DIŞ POLİTİKA VE GUVENLİK
POLİTİKASI

Yeni Anayasa’nın dokuzuncu maddesine göre: Adalet ve düzene
dayalı uluslararası bir barışa içtenlikle bağlı olan Japon halkı,
ulusun egemenlik hakkı olarak savaşı, uluslararası sorunların
çözümünde tehdit ve güç kullanımını sonsuza dek reddetmektedir.
Bu hususu sağlayabilmek amacıyla, diğer savaş potansiyellerinin
yanı sıra kara, deniz ve hava güçleri asla bulundurulmayacaktır.

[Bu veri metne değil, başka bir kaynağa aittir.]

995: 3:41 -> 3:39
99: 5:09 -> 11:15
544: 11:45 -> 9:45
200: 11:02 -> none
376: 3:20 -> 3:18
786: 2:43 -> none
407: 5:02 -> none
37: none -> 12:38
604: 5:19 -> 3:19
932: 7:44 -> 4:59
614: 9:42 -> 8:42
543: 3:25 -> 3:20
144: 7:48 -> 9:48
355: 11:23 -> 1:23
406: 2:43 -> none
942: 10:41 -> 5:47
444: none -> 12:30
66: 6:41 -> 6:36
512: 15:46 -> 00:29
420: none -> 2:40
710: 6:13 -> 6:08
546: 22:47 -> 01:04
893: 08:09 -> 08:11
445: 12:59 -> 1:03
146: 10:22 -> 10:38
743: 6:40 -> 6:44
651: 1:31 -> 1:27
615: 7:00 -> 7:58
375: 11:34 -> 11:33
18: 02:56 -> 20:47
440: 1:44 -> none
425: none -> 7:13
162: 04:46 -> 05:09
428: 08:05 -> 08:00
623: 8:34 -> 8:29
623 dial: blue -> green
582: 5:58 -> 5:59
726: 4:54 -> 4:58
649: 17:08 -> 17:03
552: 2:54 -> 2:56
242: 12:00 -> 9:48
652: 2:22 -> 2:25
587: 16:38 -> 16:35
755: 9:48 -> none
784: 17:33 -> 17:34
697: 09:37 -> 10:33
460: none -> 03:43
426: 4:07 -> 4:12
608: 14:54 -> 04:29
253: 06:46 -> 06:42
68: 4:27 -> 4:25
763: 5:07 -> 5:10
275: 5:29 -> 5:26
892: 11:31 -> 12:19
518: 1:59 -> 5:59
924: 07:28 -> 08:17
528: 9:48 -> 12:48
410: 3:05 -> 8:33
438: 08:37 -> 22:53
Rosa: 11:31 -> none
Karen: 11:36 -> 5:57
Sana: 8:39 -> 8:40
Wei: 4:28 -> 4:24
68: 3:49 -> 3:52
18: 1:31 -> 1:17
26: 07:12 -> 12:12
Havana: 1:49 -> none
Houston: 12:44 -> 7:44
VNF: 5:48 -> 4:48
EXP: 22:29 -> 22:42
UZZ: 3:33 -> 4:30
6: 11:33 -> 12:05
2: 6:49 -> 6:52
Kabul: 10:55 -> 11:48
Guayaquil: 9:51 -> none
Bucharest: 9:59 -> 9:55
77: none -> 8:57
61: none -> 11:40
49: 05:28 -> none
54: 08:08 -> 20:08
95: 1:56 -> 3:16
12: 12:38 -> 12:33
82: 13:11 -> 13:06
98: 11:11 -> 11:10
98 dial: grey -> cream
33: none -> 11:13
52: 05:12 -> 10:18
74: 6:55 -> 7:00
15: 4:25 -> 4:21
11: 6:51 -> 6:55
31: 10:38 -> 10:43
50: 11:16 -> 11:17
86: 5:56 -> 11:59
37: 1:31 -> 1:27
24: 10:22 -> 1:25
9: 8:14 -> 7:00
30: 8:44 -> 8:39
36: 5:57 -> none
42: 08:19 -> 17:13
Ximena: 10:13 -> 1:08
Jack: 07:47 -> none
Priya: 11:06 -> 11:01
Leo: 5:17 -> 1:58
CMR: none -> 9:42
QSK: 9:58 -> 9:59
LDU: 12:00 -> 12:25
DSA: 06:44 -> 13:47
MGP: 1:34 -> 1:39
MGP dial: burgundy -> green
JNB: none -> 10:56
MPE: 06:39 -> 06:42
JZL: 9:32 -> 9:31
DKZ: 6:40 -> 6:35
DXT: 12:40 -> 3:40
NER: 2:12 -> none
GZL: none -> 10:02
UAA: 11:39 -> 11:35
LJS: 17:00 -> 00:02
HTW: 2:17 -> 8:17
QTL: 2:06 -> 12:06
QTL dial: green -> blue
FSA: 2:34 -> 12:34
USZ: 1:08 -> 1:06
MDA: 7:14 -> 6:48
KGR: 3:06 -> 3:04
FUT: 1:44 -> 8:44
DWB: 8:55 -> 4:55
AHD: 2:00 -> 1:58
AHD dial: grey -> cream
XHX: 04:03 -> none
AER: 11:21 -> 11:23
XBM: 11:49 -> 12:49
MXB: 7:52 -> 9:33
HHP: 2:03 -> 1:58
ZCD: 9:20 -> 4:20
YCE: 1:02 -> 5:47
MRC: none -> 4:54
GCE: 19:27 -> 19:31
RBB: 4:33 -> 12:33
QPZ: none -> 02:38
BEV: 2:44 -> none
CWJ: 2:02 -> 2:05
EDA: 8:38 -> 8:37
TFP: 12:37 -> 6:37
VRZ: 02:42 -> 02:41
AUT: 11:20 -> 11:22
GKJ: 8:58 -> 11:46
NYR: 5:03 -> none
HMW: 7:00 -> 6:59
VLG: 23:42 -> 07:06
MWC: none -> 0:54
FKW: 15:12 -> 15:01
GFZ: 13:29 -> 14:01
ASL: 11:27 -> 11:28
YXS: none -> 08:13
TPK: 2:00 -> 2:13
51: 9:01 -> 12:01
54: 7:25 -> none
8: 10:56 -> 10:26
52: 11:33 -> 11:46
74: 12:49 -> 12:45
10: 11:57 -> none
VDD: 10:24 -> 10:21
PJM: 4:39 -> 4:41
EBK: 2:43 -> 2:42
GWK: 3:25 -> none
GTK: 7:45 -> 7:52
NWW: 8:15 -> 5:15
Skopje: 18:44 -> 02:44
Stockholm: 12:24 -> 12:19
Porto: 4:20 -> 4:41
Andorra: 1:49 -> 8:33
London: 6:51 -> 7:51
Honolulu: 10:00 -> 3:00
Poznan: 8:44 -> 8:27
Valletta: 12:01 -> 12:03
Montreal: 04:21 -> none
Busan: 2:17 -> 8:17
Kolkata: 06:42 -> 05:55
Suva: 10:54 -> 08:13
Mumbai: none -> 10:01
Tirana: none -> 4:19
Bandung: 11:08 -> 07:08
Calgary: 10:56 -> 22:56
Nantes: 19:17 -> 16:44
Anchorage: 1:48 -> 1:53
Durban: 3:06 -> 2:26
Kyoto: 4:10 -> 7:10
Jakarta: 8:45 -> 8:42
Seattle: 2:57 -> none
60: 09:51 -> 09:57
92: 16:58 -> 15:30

Devlete savaş ilan etme hakkı tanınmayacaktır.

Soğuk Savaş konjonktüründe, özellikle Kore Savaşı’yla birlikte
ABD’nin Japonya’ya bakışı değişmiş, işgal altındaki yenik devlet
konumundan müttefik ülke statüsüne geçilmiştir. 48 ülkenin katıldığı
1951 San Francisco Konferansı’nda Japonya bağımsızlığını
kazanmış, Japon Başbakanı Yoshida ve Amerikan Dış İşleri Bakanı
Dulles arasında ikili bir güvenlik antlaşması imzalanmıştır.

Bu antlaşmaya göre, ABD kuvvetleri Japon topraklarında
konuşlanabilecek, Uzak Doğu’da barış ve güvenliğin sağlanması
amacıyla, Japonya’ya içerden ve dışarıdan gelebilecek saldırılara
karşı bu ülkeyi koruyabilecektir. Yani ABD kuvvetleri iç
ayaklanmaları bastırma konusunda da yetkilidir. Antlaşmanın ikinci
maddesine göre, Japonya ABD’nin onayı olmadan üçüncü bir
devletin üslerini kullanmasına izin vermeyecektir.

ABD ile 1954’te karşılıklı savunma antlaşması yapılmış ve
Japonya’nın meşru müdafaa hakkı kabul edilerek, Jiei-tai (Meşru
Müdafaa Gücü) adıyla yeni savunma kuvvetleri oluşturulmuştur.

1960 yılında yapılan yeni bir antlaşmaya göre Japonya’nın kendi iç
güvenliğinden sorumlu olması, ancak ABD kuvvetlerinin ulusal
güvenliğe katkıda bulunmak ve Uzak Doğu’da barışı sağlamak için
Japon hava, kara ve deniz sahasını kullanabilmesi kabul
edilmiştir. Ülke içindeki komünist ve sosyalist partiler antlaşmaya
büyük tepki göstermiştir.

Soğuk Savaş’ın bitimi ile Japonya’nın ABD nezdindeki öneminin
azalması Japonya’nın düşük profilli dış politika ve güvenlik
anlayışının değiştirilmesi isteğini ön plana çıkarmıştır. Uluslararası
örgütlerde özellikle Soğuk Savaş’tan sonra daha aktif politikalar
izleyen Japonya, BM Barış Gücü çerçevesinde 1996’dan beri Golan
Tepeleri’nde, 2007’den beri de Nepal’de “Meşru Müdafaa Gücü”
bulundurmaktadır.

Japonya 11 Eylül saldırılarının ardından ABD ve müttefiklerine
terörle savaşta insani yardım ve lojistik destek konularında
yardımlarda bulunacağını deklare etmiştir. Bu bağlamda Afganistan
harekatına maddi desteklerde bulunan Japonya özellikle yeniden
inşa faaliyetlerinde katkılarda bulunmuştur. Ayrıca Irak’ta yeniden
inşa faaliyetlerine ve insani yardımlara katılmayı öngören özel
önlemler yasasını Temmuz 2003’de meclisten geçirmiş ve Japon
Öz Savunma Kuvvetleri yaklaşık 1.000 kişilik bir birlikle Şubat
2004’de Irak’a konuşlandırmıştır. Bu gelişme Japonya’nın gerek
İkinci Dünya Savaşı sonrasından bu yana süregelen dış politika
anlayışında gerekse de ABD ile ittifak ilişkilerinde çok önemli bir
dönüm noktası teşkil etmiştir.

Japonya’nın güvenlik algılamaları bağlamında yaptığı bu nitel
değişikliklerin temelinde, bir anlamda Soğuk Savaş sonrası
dönemde Asya-Pasifik bölgesinde ortaya çıkan dinamiklerin
dizginlenmesi, Kuzey Kore’nin nükleer silah geliştirme programının
önlenmesi, Irak ve Afganistan’daki yeniden inşa faaliyetlerinde aktif
rol oynama isteği bulunmaktadır.

- Jeopolitisyen Yves Lacoste’a göre bugün Japonya’nın dış
politikadaki sorunları daha çok geçmiş Japon emperyalizminin
komşu ülkelerde bıraktığı izlenim ile ilgilidir. 1910’da Japonya’nın
Kore’yi işgali ve işgal süresince yapılan muameleler bugün iki ülke
arasındaki sorunun kaynağıdır. Ancak nükleer silahlara sahip Kuzey
Kore tehdidi ABD müttefiki bu iki ülkeyi işbirliğine itmektedir.

- Öte yandan ASEAN+3 platformu ise Çin ile birlikte, Japonya ve
Güney Kore’yi de kapsamaktadır. Bu örgütün ekonomi, siyaset ve
güvenlik boyutlarında karşılıklı çıkarlar doğrultusunda ülkeleri bir
araya getiren bir blok olduğu göz önüne alındığında Japonya ve
Güney Kore yakınlaşmasına olumlu katkı yapacağı söylenebilir.

Ayrıca Soğuk Savaş sonrası ekonomik ve teknoloji alanındaki
başarıları sayesinde yükselmeye başlayan Hindistan’ın Hint
Okyanusu’nu kontrol eden stratejik konumu ve kapasitesini arttırdığı
deniz kuvvetleri, Japonya’nın Doğu-Batı güzergahına dayalı deniz
ulaşımını ilgilendirmeye başlamış, dolayısıyla Japonya bu ülke ile
işbirliğini geliştirme yoluna gitmiştir.